Iranian state employees and the armed forces have their own pension funds, while a bigger pension fund run by the Labor Ministry covers all other workers. State employees include not only civil servants, but also employees of companies where the majority stake holder is the state.
Jahangiri's warning comes at a time when Iranian retirees have been demanding the government address their economic hardships by staging protest rallies across the country.
Recently, thousands of public service retirees assembled outside the Planning and Budget Organization offices in Tehran and other large cities to protest their low pensions. Protesters say the pensions they receive are below the poverty line set by the government.
All pension funds are insolvent, mainly because successive governments have not contributed adequately or have mismanaged the funds. The biggest irregularities happened during the presidency of Mahmoud Ahmadinejad, when political appointees were put in charge of financial institutions.
“Currently, the number of senior citizens stands at 7.4 million in Iran, and that number is projected to increase to 30 million by 2050,” Jahangiri said. “This is something new for Iran, which has never experienced such a large senior population.”
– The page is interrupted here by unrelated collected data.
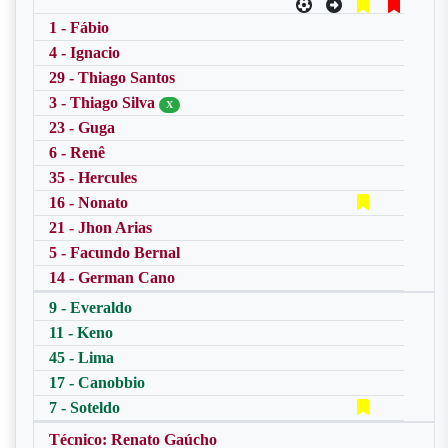
1 - Fábio
4 - Ignacio
29 - Thiago Santos
3 - Thiago Silva
X
23 - Guga
6 - Renê
35 - Hercules
16 - Nonato
21 - Jhon Arias
5 - Facundo Bernal
14 - German Cano
9 - Everaldo
11 - Keno
45 - Lima
17 - Canobbio
7 - Soteldo
Técnico: Renato Gaúcho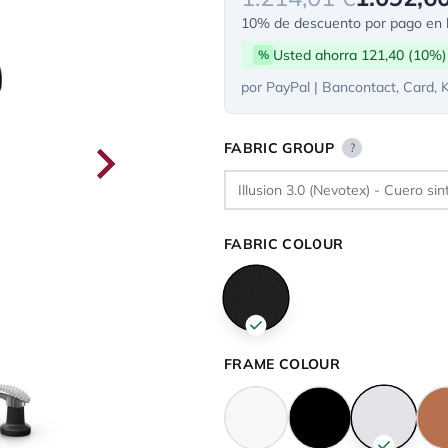
10% de descuento por pago en l
Usted ahorra 121,40 (10%)
%
por PayPal | Bancontact, Card, 
FABRIC GROUP
?
FABRIC COLOUR
FRAME COLOUR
The purchasing power of retirees has declined sharply in recent years, as inflations and the depreciation of the local currency has made essential goods and services much more expensive.
Furthermore, state-run Iran Labor News Agency (ILNA) reports that Iran’s Social Security Organization (ISSO) is "suffering from unstable financial sources" and, as "Iran's largest pension fund, is deteriorating.”
A labor representative to ISSO's board of trustees, Akbar Shokat, has also referred to what he described as "senility" of retirement funds across Iran, insisting that misguided policies have directed ISSO toward insolvency.
Such an eventuality would be catastrophic as the fund covers millions of individuals across Iran.
Currently, the Iranian government's debt to ISSO is more than 180 trillion tomans (roughly $40 billion), and it will pass the 200,000 billion tomans mark before the end of the Iranian calendar year March 20, Shokat says. Furthermore, ISSO is absorbing deep losses of up to 10 million tomans for healthcare expenses. The additional burden, according to Shokat, has deepened the crisis and the negative effects will soon be felt by all retired Iranians.